Tra le persone non vaccinate quelle senza una pregressa infezione hanno un rischio di infezione da SARS-CoV-2 all’incirca sette volte più alto rispetto a chi ha avuto una diagnosi pregressa da almeno 180 giorni, e di trentuno volte maggiore rispetto a chi ha avuto una diagnosi pregressa fra 90-180 giorni.
Tra le persone vaccinate, quelle che non hanno avuto una diagnosi pregressa hanno un rischio di infezione maggiore rispetto a chi ha avuto una diagnosi pregressa.
A parità di fascia di età e di condizione di pregressa infezione, in tutte le classi di età > 12 anni, si osserva una tendenza alla riduzione del rischio di malattia grave associato alla vaccinazione.
Queste le principali conclusioni di un nuovo rapporto dell’Istituto superiore di sanità divulgato oggi che ha stimato il rischio assoluto di infezione da SARS-CoV-2 (sintomatica e asintomatica) e di malattia grave tenendo conto non solo dello stato vaccinale ma anche dell’infezione pregressa.
Lo studio nasce dalla considerazione che “ad una larga parte della popolazione italiana è stata diagnosticata almeno una volta l’infezione da Sars-Cov-2” e che conseguente è difficile “stimare correttamente l’impatto della sola vaccinazione disgiunto dall’immunità conferita dall’infezione pregressa”.

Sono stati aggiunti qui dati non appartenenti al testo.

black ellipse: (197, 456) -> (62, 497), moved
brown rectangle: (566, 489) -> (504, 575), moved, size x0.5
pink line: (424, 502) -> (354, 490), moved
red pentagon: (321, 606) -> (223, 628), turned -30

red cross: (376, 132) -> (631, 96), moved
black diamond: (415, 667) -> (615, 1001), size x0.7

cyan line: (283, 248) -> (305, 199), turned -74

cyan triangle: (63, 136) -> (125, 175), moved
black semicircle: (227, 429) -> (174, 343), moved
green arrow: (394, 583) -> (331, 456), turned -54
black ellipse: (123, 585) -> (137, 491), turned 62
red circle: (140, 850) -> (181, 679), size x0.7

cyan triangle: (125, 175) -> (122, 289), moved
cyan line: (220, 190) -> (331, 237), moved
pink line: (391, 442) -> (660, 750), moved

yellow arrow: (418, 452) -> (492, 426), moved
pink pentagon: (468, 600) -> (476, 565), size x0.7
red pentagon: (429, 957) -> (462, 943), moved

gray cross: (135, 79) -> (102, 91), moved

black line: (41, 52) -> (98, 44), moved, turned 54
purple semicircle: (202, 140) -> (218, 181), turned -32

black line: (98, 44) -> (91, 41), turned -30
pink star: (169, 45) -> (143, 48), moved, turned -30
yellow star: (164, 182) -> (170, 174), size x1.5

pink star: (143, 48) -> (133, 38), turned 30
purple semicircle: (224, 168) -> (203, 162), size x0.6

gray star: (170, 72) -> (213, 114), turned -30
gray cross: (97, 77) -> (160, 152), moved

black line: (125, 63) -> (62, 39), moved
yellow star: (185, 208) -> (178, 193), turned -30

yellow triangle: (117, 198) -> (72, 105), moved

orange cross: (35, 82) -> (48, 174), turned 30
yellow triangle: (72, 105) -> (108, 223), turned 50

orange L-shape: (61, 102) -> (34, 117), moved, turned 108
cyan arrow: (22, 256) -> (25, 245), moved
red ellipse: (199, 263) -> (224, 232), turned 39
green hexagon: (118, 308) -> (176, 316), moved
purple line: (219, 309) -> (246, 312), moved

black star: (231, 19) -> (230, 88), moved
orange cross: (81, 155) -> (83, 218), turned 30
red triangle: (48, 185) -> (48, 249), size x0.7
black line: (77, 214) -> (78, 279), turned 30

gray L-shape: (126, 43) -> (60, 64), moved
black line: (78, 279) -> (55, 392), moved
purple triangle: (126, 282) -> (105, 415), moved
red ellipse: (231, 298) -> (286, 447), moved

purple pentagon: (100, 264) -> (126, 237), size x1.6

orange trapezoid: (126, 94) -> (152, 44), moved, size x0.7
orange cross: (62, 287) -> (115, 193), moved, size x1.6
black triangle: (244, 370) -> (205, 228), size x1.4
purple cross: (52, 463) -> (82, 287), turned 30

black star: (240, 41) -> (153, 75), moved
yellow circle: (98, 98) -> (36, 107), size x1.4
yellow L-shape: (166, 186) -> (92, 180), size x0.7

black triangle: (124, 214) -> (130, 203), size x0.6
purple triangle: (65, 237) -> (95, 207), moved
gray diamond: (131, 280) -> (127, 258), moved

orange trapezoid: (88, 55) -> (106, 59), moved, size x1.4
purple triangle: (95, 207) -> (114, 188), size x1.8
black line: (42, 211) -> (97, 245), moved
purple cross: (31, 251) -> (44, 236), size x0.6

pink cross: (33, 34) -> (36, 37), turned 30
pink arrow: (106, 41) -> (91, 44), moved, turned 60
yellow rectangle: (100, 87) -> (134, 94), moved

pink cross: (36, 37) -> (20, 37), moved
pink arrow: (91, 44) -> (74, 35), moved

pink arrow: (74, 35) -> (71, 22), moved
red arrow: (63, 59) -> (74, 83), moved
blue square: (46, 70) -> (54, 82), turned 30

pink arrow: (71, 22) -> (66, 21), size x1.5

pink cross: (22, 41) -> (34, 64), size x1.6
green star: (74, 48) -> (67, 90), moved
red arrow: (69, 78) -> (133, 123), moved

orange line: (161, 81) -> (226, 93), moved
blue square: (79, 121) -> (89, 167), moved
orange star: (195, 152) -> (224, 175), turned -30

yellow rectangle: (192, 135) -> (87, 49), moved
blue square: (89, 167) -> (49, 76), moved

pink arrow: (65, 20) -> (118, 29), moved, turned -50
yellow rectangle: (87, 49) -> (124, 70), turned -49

La nuova stima verrà aggiornata mensilmente e sarà disponibile in un documento separato (Impatto della vaccinazione e della pregressa diagnosi sul rischio di infezione e di malattia grave associata a SARS-CoV-2) al link https://www.iss.it/covid-19-efficacia-vaccinale
Queste le principali conclusioni del rapporto:
- Al 14/11/2022, la percentuale di popolazione con ultima dose da meno di sei mesi sulla popolazione suscettibile è pari all’8,7% e quasi esclusivamente rappresentata da persone con età >60 anni (Tabella 1).
Il 50% dei vaccinati ha ricevuto l'ultima dose da almeno 310 giorni (range interquartile: 284-343 giorni dall'ultima dose) (Tabella 2).
- Al 14/11/2022, la percentuale di popolazione senza una pregressa diagnosi è pari al 64% della popolazione suscettibile (Tabella 1). Di questa, il 50% avuto una diagnosi di infezione da SARSCoV-2 da almeno 284 giorni (range interquartile: 196-319 giorni dall'infezione pregressa) (Tabella 2).
- Il rischio di malattia grave aumenta all’aumentare dell’età, ad esclusione della fascia 0-4 anni. Sotto i sessant’anni (0-4, 5-11, 12-39, 40-59), il rischio di malattia grave nel periodo considerato non supera mai i 10 casi per 100.000 per la popolazione vaccinata (Figura 3).
Il rischio di malattia grave per la popolazione con età maggiore di 12 anni e senza una diagnosi pregressa di infezione da SARS-CoV-2 è approssimativamente sette volte più alto nei non vaccinati rispetto ai vaccinati.
- Il rischio di infezione e di malattia grave è influenzato sia dallo stato vaccinale che da infezioni pregresse. Il rischio assoluto di infezione e di malattia grave è maggiore nelle persone non vaccinate e che non hanno mai avuto una pregressa diagnosi. In generale si osserva che le persone con immunità ibrida (ovvero con infezione pregressa e vaccinazione), sono a minor rischio di infezione da SARS-CoV-2 e di incorrere in una forma grave di COVID-19 e che a parità di fascia di età e di condizione di pregressa infezione, in tutte le classi di età > 12 anni, si osserva una tendenza alla riduzione del rischio di malattia grave associato alla vaccinazione.
- Complessivamente, il rischio di infezione, nel mese di novembre 2022, aumenta all’aumentare dell’età (Figura 2). Tra le persone non vaccinate quelle senza una pregressa infezione hanno un rischio di infezione da SARS-CoV-2 all’incirca sette volte più alto rispetto a chi ha avuto una diagnosi pregressa da almeno 180 giorni, e di trentuno volte maggiore rispetto a chi ha avuto una diagnosi pregressa fra 90-180 giorni. Tra le persone vaccinate, quelle che non hanno avuto una diagnosi pregressa hanno un rischio di infezione maggiore rispetto a chi ha avuto una diagnosi pregressa.